+++ Data +++
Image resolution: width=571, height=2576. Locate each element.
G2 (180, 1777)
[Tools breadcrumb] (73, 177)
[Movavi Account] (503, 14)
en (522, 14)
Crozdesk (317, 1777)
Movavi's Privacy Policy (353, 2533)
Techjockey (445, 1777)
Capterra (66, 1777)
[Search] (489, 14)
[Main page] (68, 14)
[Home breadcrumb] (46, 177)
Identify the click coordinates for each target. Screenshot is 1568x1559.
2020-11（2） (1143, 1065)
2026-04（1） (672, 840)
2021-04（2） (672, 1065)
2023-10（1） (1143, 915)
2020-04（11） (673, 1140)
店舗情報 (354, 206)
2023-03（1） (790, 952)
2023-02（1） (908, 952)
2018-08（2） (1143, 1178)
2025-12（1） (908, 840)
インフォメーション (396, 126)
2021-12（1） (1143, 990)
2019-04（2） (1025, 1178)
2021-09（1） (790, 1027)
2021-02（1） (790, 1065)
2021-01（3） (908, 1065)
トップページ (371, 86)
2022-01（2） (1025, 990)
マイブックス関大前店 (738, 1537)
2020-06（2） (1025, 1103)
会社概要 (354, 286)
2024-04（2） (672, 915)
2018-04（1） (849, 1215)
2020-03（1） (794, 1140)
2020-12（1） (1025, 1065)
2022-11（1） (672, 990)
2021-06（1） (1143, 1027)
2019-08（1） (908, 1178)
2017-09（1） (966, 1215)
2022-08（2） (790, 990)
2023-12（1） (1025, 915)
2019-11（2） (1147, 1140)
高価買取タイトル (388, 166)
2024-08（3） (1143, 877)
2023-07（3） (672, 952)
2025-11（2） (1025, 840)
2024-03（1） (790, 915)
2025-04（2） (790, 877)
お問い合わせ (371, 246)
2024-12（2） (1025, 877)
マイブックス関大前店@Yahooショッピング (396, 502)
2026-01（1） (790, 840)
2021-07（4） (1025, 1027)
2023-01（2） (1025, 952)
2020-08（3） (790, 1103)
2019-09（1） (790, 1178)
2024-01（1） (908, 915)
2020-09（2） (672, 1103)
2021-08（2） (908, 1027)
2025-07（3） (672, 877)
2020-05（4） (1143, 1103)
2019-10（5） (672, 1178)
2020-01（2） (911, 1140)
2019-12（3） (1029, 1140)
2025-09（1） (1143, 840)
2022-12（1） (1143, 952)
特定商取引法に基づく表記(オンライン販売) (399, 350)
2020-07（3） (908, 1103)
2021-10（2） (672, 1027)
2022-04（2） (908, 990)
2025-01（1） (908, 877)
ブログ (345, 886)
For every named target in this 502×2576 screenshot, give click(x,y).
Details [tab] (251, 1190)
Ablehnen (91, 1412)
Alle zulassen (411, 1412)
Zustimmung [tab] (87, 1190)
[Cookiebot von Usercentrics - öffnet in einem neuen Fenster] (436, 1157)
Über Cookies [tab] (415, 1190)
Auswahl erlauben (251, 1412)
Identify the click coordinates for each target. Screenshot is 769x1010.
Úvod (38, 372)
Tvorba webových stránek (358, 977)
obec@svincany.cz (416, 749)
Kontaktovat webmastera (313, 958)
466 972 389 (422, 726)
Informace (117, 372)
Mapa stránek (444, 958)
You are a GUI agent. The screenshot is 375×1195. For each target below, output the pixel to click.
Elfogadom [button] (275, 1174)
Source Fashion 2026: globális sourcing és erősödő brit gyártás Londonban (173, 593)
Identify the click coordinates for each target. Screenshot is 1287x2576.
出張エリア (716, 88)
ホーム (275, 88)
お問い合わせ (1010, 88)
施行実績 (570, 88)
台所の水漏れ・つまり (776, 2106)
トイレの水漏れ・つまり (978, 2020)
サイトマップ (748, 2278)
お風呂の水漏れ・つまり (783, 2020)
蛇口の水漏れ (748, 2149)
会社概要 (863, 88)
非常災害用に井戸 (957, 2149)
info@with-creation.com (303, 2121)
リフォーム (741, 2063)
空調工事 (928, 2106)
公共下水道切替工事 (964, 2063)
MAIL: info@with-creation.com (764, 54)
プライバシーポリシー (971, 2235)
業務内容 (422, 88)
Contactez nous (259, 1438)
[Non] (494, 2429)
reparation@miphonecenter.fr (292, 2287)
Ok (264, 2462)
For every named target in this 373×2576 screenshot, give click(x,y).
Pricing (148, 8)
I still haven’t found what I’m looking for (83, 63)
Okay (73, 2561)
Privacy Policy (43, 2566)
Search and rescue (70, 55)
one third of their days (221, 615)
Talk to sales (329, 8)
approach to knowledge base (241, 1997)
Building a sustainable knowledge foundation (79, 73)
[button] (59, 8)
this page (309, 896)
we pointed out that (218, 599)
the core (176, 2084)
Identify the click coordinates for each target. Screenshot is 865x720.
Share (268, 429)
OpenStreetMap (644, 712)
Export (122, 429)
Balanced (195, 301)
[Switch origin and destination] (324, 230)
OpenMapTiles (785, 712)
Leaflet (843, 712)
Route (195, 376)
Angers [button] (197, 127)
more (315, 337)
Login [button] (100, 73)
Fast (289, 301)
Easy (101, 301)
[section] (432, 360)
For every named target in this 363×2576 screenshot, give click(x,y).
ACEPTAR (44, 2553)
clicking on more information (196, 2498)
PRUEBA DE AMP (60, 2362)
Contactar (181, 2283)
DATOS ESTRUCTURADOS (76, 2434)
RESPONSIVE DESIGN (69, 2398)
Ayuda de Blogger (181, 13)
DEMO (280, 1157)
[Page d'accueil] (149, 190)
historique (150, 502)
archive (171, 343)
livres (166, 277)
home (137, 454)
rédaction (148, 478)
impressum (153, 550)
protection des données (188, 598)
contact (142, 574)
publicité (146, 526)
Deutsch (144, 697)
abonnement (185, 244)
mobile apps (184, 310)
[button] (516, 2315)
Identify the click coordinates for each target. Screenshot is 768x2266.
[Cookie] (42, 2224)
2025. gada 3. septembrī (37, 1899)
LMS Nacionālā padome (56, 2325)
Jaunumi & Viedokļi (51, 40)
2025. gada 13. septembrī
+++
Your assignment:
Produce only the lines from the line containing "2022-04（2） (908, 990)" through the line containing "Source Fashion 2026: globális", inclusive of both, exactly as they stand in the entries above.

Solution for this task:
2022-04（2） (908, 990)
2025-01（1） (908, 877)
ブログ (345, 886)
For every named target in this 502×2576 screenshot, give click(x,y).
Details [tab] (251, 1190)
Ablehnen (91, 1412)
Alle zulassen (411, 1412)
Zustimmung [tab] (87, 1190)
[Cookiebot von Usercentrics - öffnet in einem neuen Fenster] (436, 1157)
Über Cookies [tab] (415, 1190)
Auswahl erlauben (251, 1412)
Identify the click coordinates for each target. Screenshot is 769x1010.
Úvod (38, 372)
Tvorba webových stránek (358, 977)
obec@svincany.cz (416, 749)
Kontaktovat webmastera (313, 958)
466 972 389 (422, 726)
Informace (117, 372)
Mapa stránek (444, 958)
You are a GUI agent. The screenshot is 375×1195. For each target below, output the pixel to click.
Elfogadom [button] (275, 1174)
Source Fashion 2026: globális sourcing és erősödő brit gyártás Londonban (173, 593)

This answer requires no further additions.